[Entries taken from a collection]

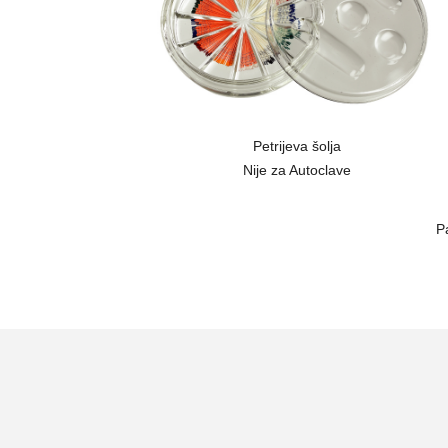
Petrijeva šolja
Nije za Autoclave
P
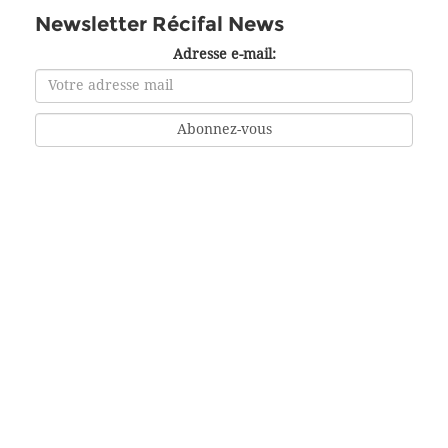
Newsletter Récifal News
Adresse e-mail:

● **The task**:
Write out word for word every line from the line with "Nije za Autoclave" through the final line of the records, both included, skipping the pictures.

● **Answer**:
Nije za Autoclave
P
Newsletter Récifal News
Adresse e-mail:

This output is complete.